## REQUIRED WORK
Look below for the line that has "klant,op plastic zak/divider/karton"; output exactly from it through the line that has "E-kniha: EPUB (1 titul)", and leave the pictures out.

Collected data

----------------

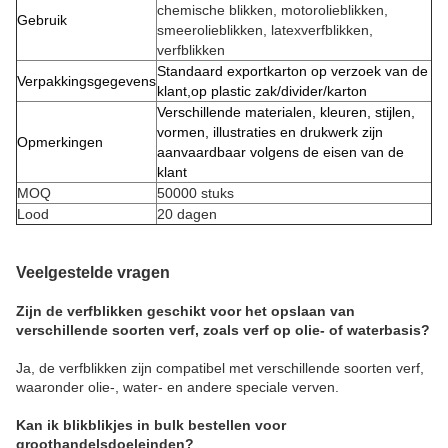
chemische blikken, motorolieblikken,
Gebruik
smeerolieblikken, latexverfblikken,
verfblikken
Standaard exportkarton op verzoek van de
Verpakkingsgegevens
klant,op plastic zak/divider/karton
Verschillende materialen, kleuren, stijlen,
vormen, illustraties en drukwerk zijn
Opmerkingen
aanvaardbaar volgens de eisen van de
klant
MOQ
50000 stuks
Lood
20 dagen
Veelgestelde vragen
Zijn de verfblikken geschikt voor het opslaan van
verschillende soorten verf, zoals verf op olie- of waterbasis?
Ja, de verfblikken zijn compatibel met verschillende soorten verf,
waaronder olie-, water- en andere speciale verven.
Kan ik blikblikjes in bulk bestellen voor
groothandelsdoeleinden?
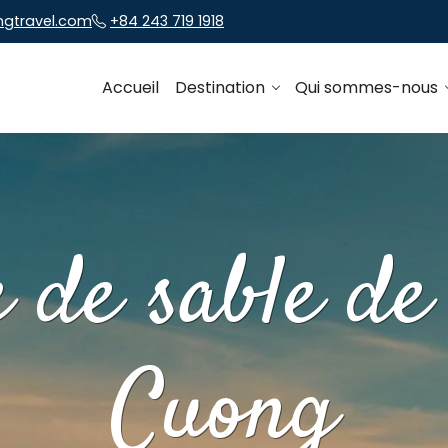
ngtravel.com
+84 243 719 1918
Accueil
Destination
Qui sommes-nous
 de sable d
Cuong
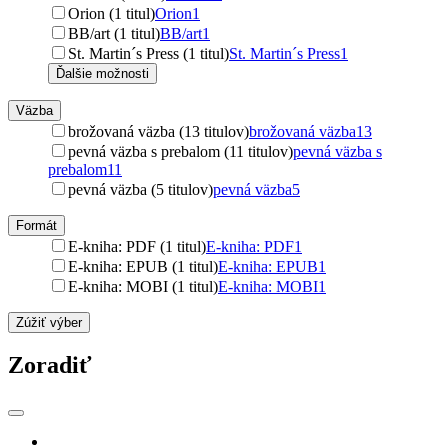
Orion (1 titul)
Orion
1
BB/art (1 titul)
BB/art
1
St. Martin´s Press (1 titul)
St. Martin´s Press
1
Ďalšie možnosti
Väzba
brožovaná väzba (13 titulov)
brožovaná väzba
13
pevná väzba s prebalom (11 titulov)
pevná väzba s
prebalom
11
pevná väzba (5 titulov)
pevná väzba
5
Formát
E-kniha: PDF (1 titul)
E-kniha: PDF
1
E-kniha: EPUB (1 titul)
E-kniha: EPUB
1
E-kniha: MOBI (1 titul)
E-kniha: MOBI
1
Zúžiť výber
Zoradiť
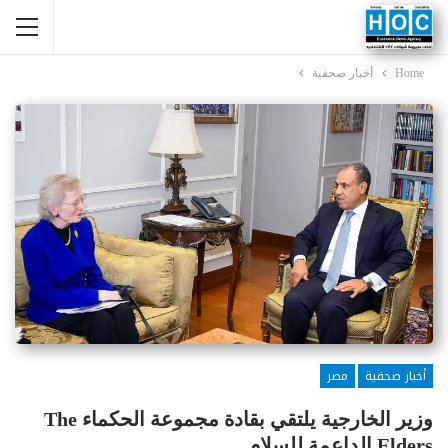
Home
أخبار صحفية
أخبار صحفية
مصر
وزير الخارجية يلتقي بقادة مجموعة الحكماء The
Elders الداعمة للسلام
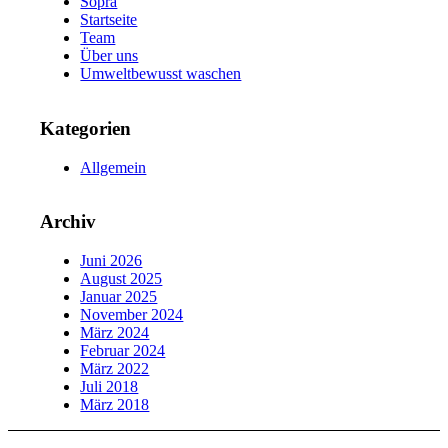
Sopra
Startseite
Team
Über uns
Umweltbewusst waschen
Kategorien
Allgemein
Archiv
Juni 2026
August 2025
Januar 2025
November 2024
März 2024
Februar 2024
März 2022
Juli 2018
März 2018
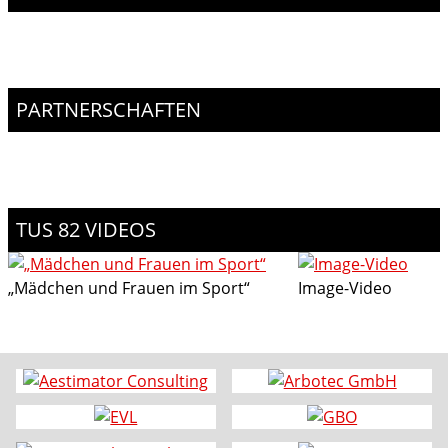
PARTNERSCHAFTEN
TUS 82 VIDEOS
„Mädchen und Frauen im Sport“
Image-Video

----------------

## RESULT FOR THIS TASK
klant,op plastic zak/divider/karton
Verschillende materialen, kleuren, stijlen,
vormen, illustraties en drukwerk zijn
Opmerkingen
aanvaardbaar volgens de eisen van de
klant
MOQ
50000 stuks
Lood
20 dagen
Veelgestelde vragen
Zijn de verfblikken geschikt voor het opslaan van
verschillende soorten verf, zoals verf op olie- of waterbasis?
Ja, de verfblikken zijn compatibel met verschillende soorten verf,
waaronder olie-, water- en andere speciale verven.
Kan ik blikblikjes in bulk bestellen voor
groothandelsdoeleinden?
ngtravel.com
+84 243 719 1918
Accueil
Destination
Qui sommes-nous
 de sable d
Cuong
Orion (1 titul)
Orion
1
BB/art (1 titul)
BB/art
1
St. Martin´s Press (1 titul)
St. Martin´s Press
1
Ďalšie možnosti
Väzba
brožovaná väzba (13 titulov)
brožovaná väzba
13
pevná väzba s prebalom (11 titulov)
pevná väzba s
prebalom
11
pevná väzba (5 titulov)
pevná väzba
5
Formát
E-kniha: PDF (1 titul)
E-kniha: PDF
1
E-kniha: EPUB (1 titul)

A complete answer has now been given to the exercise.